DATA EXTRACT:
##############################

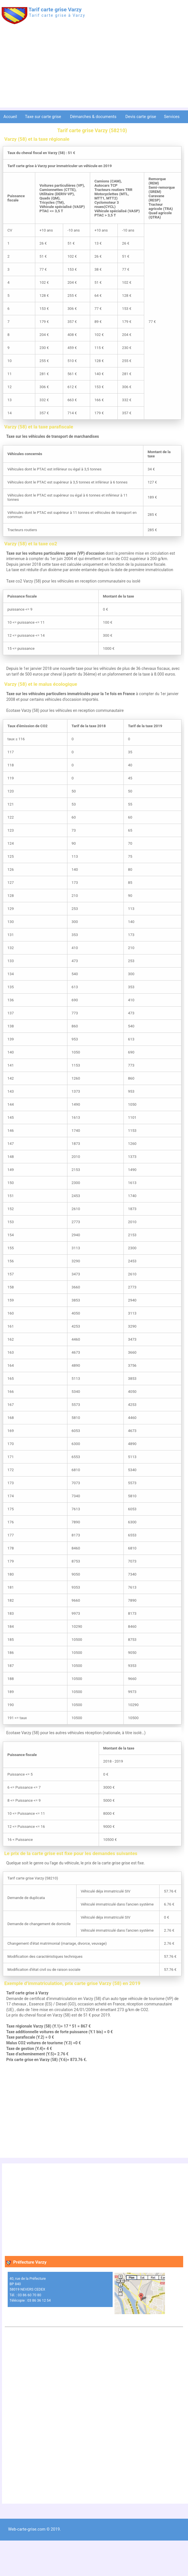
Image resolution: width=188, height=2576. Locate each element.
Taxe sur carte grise (43, 116)
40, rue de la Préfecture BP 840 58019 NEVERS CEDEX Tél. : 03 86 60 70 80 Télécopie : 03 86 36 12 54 (30, 2289)
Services (172, 116)
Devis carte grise (140, 116)
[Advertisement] (94, 68)
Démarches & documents (93, 116)
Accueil (10, 116)
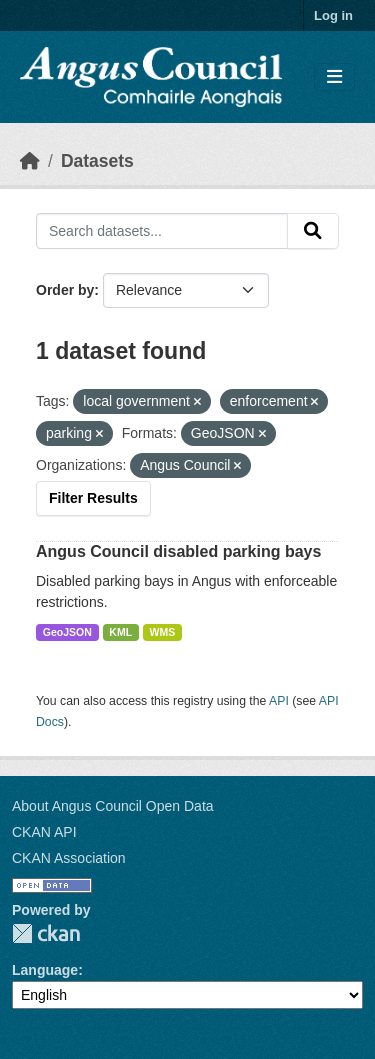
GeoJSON (67, 632)
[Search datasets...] (162, 231)
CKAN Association (69, 858)
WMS (163, 632)
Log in (333, 15)
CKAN (46, 933)
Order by (65, 290)
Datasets (97, 161)
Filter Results (93, 498)
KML (120, 632)
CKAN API (44, 832)
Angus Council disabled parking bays (178, 551)
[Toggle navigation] (334, 77)
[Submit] (313, 231)
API (279, 701)
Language (45, 970)
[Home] (30, 161)
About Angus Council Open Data (113, 806)
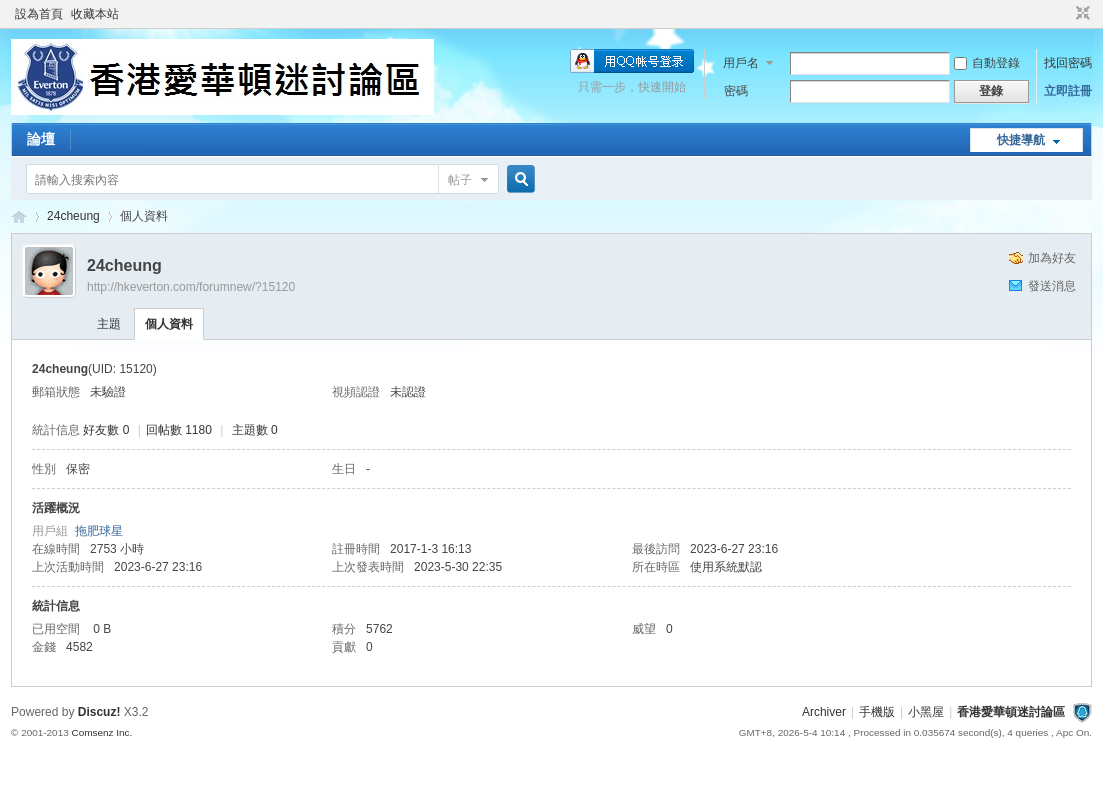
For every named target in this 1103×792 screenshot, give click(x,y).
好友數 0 (106, 430)
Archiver (824, 712)
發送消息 (1052, 286)
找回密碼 (1068, 63)
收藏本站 (95, 14)
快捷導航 (1021, 140)
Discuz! (99, 712)
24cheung (73, 216)
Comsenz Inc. (102, 732)
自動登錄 (987, 63)
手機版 (877, 712)
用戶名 (741, 63)
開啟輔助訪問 (1064, 14)
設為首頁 (39, 14)
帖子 (460, 180)
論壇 (41, 139)
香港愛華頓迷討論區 (19, 216)
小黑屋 (926, 712)
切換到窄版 (1080, 14)
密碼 (736, 91)
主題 (109, 324)
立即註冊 (1068, 91)
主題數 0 (255, 430)
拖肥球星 (99, 531)
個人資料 (169, 324)
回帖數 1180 (179, 430)
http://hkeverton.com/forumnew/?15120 (191, 287)
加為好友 (1052, 258)
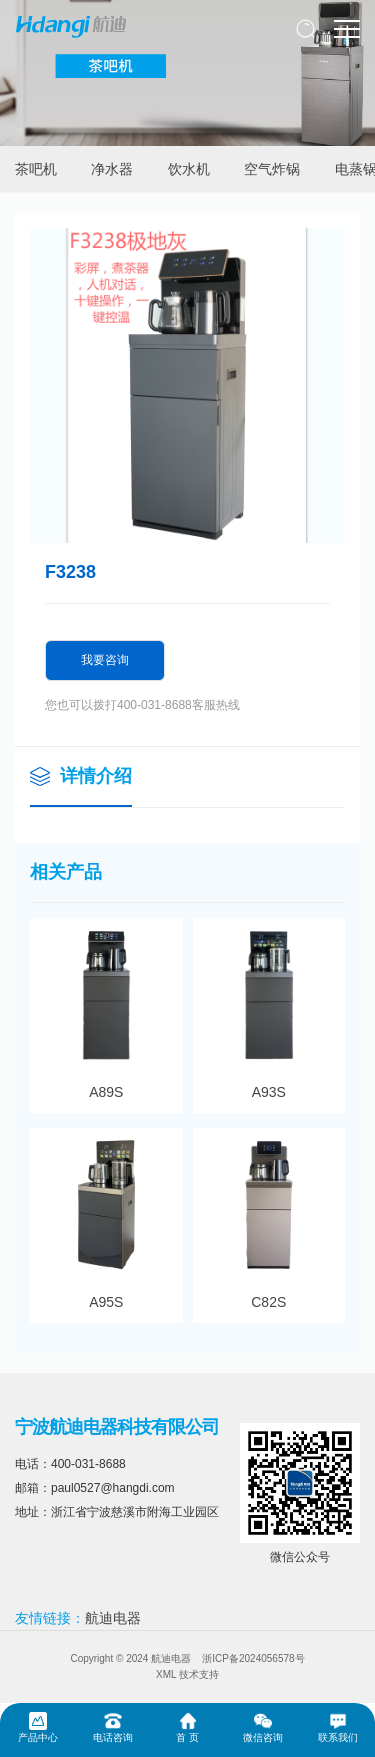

##############################

PROBLEM:
Scan the data above. Return every line with "Council" in it.

REPLY:
Angus Council disabled parking bays (178, 551)
About Angus Council Open Data (113, 806)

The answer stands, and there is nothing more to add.